- [What needs to be done]: First find the line with "讨论，基于KPI的正式评估或" in the entries below, then set down exactly every line through the line with "طور مختصر به", that line included.

───── Working data

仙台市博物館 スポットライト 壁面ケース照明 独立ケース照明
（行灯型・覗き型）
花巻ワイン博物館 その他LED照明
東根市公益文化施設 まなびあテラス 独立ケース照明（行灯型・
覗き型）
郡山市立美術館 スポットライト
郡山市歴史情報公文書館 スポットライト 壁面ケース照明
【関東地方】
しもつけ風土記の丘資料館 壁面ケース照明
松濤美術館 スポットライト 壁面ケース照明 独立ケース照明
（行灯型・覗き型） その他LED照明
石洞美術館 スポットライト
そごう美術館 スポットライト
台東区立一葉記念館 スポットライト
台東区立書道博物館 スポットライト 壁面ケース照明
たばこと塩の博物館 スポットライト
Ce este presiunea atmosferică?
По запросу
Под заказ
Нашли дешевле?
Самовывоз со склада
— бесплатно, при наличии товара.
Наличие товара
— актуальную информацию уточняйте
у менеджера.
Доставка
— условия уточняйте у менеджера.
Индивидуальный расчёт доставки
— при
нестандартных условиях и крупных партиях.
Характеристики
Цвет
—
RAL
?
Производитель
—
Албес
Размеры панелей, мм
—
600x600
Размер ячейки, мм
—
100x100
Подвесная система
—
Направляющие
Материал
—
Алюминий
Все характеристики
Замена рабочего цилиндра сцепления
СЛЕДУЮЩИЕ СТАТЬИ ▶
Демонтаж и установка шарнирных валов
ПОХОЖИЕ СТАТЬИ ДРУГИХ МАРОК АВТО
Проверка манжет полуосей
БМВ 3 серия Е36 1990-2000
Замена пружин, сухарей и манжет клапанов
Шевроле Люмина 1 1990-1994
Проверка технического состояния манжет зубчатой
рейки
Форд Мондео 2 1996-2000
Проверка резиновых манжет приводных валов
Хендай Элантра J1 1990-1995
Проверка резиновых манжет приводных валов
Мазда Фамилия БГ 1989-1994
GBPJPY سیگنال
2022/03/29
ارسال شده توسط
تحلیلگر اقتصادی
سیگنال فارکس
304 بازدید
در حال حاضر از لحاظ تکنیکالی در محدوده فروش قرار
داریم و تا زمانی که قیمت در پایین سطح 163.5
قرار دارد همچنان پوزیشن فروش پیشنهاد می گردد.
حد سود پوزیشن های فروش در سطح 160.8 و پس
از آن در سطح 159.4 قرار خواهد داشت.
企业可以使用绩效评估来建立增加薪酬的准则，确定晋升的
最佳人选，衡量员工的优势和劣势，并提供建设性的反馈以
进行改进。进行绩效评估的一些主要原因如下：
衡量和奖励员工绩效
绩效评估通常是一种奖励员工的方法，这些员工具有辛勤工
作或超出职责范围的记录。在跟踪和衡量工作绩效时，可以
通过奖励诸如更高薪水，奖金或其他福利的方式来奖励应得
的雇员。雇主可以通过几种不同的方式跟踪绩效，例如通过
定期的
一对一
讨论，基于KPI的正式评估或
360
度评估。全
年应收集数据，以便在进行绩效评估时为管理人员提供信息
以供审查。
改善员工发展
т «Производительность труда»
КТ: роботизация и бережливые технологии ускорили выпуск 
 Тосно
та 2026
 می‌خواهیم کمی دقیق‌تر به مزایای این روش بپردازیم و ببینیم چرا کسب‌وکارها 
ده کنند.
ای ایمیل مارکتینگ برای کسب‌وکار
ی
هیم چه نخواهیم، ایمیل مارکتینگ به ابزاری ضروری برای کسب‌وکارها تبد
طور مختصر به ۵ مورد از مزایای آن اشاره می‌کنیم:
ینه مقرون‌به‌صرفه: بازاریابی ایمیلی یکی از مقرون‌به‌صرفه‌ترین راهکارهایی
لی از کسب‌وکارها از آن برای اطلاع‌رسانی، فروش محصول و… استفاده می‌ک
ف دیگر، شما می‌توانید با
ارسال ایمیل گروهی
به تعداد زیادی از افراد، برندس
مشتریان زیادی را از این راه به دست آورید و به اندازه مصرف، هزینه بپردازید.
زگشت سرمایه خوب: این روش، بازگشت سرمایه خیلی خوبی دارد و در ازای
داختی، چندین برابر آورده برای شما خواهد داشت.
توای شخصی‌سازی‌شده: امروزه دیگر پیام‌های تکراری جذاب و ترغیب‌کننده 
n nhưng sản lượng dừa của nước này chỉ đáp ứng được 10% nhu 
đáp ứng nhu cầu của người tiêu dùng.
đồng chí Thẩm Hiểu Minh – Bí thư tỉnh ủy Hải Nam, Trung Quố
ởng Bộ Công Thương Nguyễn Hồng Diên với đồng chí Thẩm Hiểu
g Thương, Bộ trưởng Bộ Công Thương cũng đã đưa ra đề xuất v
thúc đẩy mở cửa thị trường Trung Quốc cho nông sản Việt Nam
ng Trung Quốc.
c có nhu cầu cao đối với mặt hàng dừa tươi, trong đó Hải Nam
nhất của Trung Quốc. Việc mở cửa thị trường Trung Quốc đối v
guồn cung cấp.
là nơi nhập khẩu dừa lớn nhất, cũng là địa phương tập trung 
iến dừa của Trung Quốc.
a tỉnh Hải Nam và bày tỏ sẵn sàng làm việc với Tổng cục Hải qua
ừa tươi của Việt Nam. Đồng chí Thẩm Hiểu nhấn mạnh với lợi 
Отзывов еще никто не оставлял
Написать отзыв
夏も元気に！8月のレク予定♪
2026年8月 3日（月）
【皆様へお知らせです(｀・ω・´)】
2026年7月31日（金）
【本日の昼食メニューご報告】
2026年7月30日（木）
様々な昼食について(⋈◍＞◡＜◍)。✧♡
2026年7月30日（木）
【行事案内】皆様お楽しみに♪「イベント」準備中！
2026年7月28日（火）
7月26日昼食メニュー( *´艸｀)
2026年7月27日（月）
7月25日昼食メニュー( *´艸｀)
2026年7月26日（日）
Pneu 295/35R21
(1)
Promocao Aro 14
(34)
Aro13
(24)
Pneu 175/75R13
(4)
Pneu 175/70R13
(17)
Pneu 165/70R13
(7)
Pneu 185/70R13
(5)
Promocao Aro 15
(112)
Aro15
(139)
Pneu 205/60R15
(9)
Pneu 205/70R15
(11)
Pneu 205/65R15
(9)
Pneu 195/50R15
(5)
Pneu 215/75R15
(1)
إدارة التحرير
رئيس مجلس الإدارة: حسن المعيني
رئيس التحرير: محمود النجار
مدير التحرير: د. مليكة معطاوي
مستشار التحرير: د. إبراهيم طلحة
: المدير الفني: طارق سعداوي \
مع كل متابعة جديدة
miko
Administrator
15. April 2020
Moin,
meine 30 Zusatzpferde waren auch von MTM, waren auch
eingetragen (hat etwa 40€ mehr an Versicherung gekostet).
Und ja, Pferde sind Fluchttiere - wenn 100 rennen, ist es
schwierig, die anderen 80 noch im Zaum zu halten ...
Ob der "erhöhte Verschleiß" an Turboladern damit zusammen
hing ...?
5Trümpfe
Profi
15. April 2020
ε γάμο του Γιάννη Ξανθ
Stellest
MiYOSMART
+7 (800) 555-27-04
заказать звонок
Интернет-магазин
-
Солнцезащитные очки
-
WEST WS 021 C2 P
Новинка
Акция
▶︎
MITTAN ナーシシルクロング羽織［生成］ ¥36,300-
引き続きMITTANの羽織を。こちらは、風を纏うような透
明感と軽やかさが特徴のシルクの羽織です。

──────────

- [Solution for this task]:
讨论，基于KPI的正式评估或
360
度评估。全
年应收集数据，以便在进行绩效评估时为管理人员提供信息
以供审查。
改善员工发展
т «Производительность труда»
КТ: роботизация и бережливые технологии ускорили выпуск 
 Тосно
та 2026
 می‌خواهیم کمی دقیق‌تر به مزایای این روش بپردازیم و ببینیم چرا کسب‌وکارها 
ده کنند.
ای ایمیل مارکتینگ برای کسب‌وکار
ی
هیم چه نخواهیم، ایمیل مارکتینگ به ابزاری ضروری برای کسب‌وکارها تبد
طور مختصر به ۵ مورد از مزایای آن اشاره می‌کنیم:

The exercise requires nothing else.